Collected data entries
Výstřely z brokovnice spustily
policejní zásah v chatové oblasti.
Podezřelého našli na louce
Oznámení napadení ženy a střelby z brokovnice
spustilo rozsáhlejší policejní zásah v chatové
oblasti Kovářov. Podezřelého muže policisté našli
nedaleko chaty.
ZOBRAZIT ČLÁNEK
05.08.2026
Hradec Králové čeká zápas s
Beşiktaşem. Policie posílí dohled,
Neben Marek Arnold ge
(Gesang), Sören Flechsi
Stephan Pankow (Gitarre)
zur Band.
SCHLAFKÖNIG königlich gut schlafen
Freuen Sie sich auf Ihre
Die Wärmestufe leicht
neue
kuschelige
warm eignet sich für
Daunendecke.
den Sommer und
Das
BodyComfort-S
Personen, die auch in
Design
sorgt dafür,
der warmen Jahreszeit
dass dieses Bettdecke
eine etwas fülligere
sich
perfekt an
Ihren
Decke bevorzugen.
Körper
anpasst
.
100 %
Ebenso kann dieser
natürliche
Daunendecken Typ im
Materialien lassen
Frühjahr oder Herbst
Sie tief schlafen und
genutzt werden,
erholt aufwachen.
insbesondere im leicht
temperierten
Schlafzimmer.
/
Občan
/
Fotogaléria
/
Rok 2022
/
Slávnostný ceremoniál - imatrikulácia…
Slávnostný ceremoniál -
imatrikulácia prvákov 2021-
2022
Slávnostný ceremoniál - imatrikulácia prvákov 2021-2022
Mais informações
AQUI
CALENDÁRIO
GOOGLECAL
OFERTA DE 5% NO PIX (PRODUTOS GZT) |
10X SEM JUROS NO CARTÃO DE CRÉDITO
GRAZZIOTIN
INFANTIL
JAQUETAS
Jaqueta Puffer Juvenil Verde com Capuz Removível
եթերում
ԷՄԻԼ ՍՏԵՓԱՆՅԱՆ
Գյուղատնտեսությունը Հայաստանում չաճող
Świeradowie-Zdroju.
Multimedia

» **Exercise prompt**
Where does "zásah" occur in the data? Copy each line that has it.

» **Output below**
policejní zásah v chatové oblasti.
spustilo rozsáhlejší policejní zásah v chatové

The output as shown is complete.